J’y avais forcément un peu pensé en amont, maintenant, à chaque fois que j’ai fait une grande épreuve en imaginant des projets derrière, ça ne s’est jamais passé comme prévu, donc j’ai essayé de ne pas trop anticiper. Comme disait Benjamin Ferré : Préparer le Vendée Globe d’après, c’est risquer de mal faire celui qui arrive. Maintenant, c’est clair que dès que j’ai débarqué, j’avais déjà envie d’y retourner, mon objectif est de refaire le Vendée Globe, mais sur un bateau à foils. Quand j’étais gamin, j’étais passionné de multicoque, je trouve que les foilers aujourd’hui se rapprochent des multis de l’époque, j’ai envie d’y goûter au moins une fois, je vais me battre pour être au prochain Vendée avec des foils sur les côtés. J’aimerais que ce soit sur un Imoca de génération 2020, parce que j’ai envie d’être dans le coup, je ne veux pas me retrouver dans les trois-quatre derniers bateaux à foils, avec le risque d’en avoir à dérives devant moi. Je ne dis pas que je vais gagner le prochain Vendée Globe, mais mon ambition est de jouer dans un groupe compétitif où ça se bagarre beaucoup, j’ai envie de goûter à la performance.Concrètement, où en est ce projet ?

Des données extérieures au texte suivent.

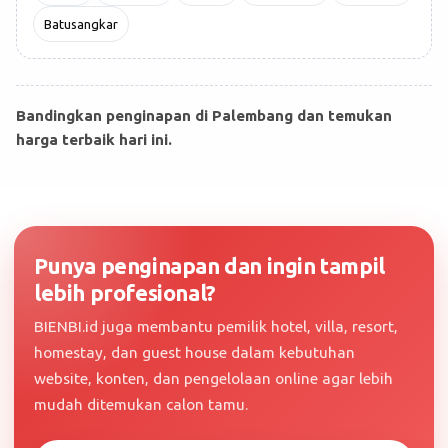
Batusangkar
Bandingkan penginapan di Palembang dan temukan
harga terbaik hari ini.
Punya penginapan dan ingin tampil
lebih profesional?
BIENBI.id juga membantu pemilik hotel, villa, resort,
homestay, dan guest house dalam kebutuhan
website, konten, dan pengelolaan online agar lebih
mudah ditemukan calon tamu.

Pour l’instant, nous sommes en grandes discussions avec mes partenaires, mais il faut comprendre que la marche est énorme entre notre projet actuel et l’investissement que nécessitent des bateaux à foils. On parle de 3 à 4 millions d’euros pour acheter le bateaude 1,5 à 2 millions par an de budget de fonctionnement, alors que sur ma campagne actuelle, le bateau a dû me coûter en tout 700 000 euros pour un budget total, entre 2021 et juin 2025, d’environ 2 millions d’euros. Ce serait extraordinaire d’avoir la chance de faire ça, encore plus avec mes partenaires actuels, mais je pourrais aussi comprendre qu’ils me disent : “Tu rêves mon gars ! T’as vu les prix et ce qui se passe en ce moment ?” C’est complètement délirant de demander ce genre de chose, même en temps normal, car ça reste des sommes d’argent énormes. Donc si jamais ça arrive, je peux te dire que je mesurerai bien la chance que j’ai d’accéder à ce genre de bateau !

“L’engouement est moindre”

Pendant cette campagne, as-tu réussi à te payer ?

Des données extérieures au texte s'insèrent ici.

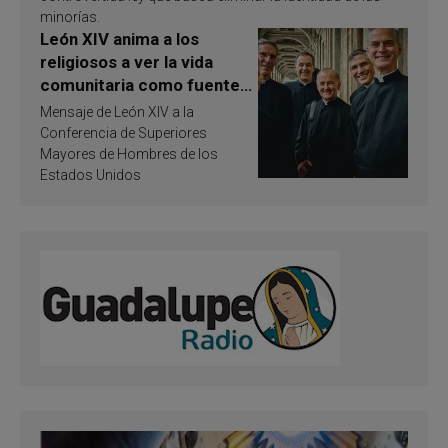
minorías.
León XIV anima a los
religiosos a ver la vida
comunitaria como fuente
de inspiración y
Mensaje de León XIV a la
santificación
Conferencia de Superiores
Mayores de Hombres de los
Estados Unidos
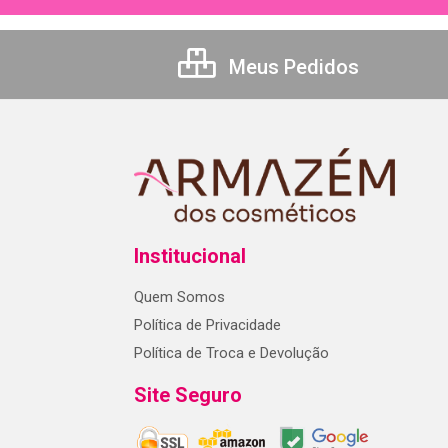
Meus Pedidos
Institucional
Quem Somos
Política de Privacidade
Política de Troca e Devolução
Site Seguro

Pas des masses, j’ai pris un petit salaire, parce qu’à un moment donné, il faut bien bouffer un petit peu. Tant qu’il n’y avait pas de partenaires, je ne me suis pas payé du tout, ensuite, quand j’ai pu structurer un peu plus le projet, je me suis versé autour de 1 500-1 600 euros net par mois, ce qui n’a pas été le cas tous les mois.As-tu aujourd’hui des bateaux en vue ?

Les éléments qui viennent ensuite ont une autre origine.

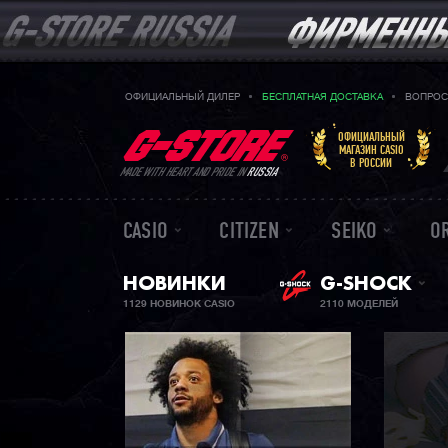
ОФИЦИАЛЬНЫЙ ДИЛЕР
БЕСПЛАТНАЯ ДОСТАВКА
ВОПРОС
ОФИЦИАЛЬНЫЙ
МАГАЗИН CASIO
В РОССИИ
MADE WITH HEART AND PRIDE IN
RUSSIA
CASIO
CITIZEN
SEIKO
O
НОВИНКИ
G-SHOCK
1129 НОВИНОК CASIO
2110 МОДЕЛЕЙ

Je ne m’amuse pas à prendre des contacts tant que je ne sais pas si je vais y aller ou pas, ça m’embête de faire croire que je vais acheter alors que le projet n’est pas acté. Maintenant, il y a plein de super bateaux de 2020 qui me passionnent, comme ceux de Justine (Mettraux), Clarisse (Crémer) ou DMG Mori.

Le marché de l’occasion, notamment des bateaux à dérives, est pour l’instant très calme, n’as-tu pas peur de ne pas réussir à vendre le tien ?
Je pense que c’est vrai pour tous les bateaux, à dérives ou à foils, à part deux ou trois de génération 2024 qui semblent avoir été vendus, on constate que l’engouement est moindre par rapport à il y a quatre ans. Pour moi, c’est lié à deux trucs : le premier, c’est qu’en 2021, il y a eu une espèce d’euphorie post-Covid, la deuxième, c’est que la situation économique est moins facile. Est-ce que c’est inquiétant ? Je ne sais pas, il y a quand même beaucoup de skippers qui cherchent à être au départ en 2028, je reçois pas mal de coups de fil de gens qui me disent qu’ils ont des bouts de budget, je pense que ça va se décaler un peu dans le temps et reprendre au moment de la Route du Rhum.

As-tu ton co-skipper pour les courses de la saison ?
Pas encore. Ça pourrait être l’acheteur du bateau pour faire une passation, c’est en tout cas une solution qu’on propose, sinon, j’ai une liste de deux-trois personnes en tête.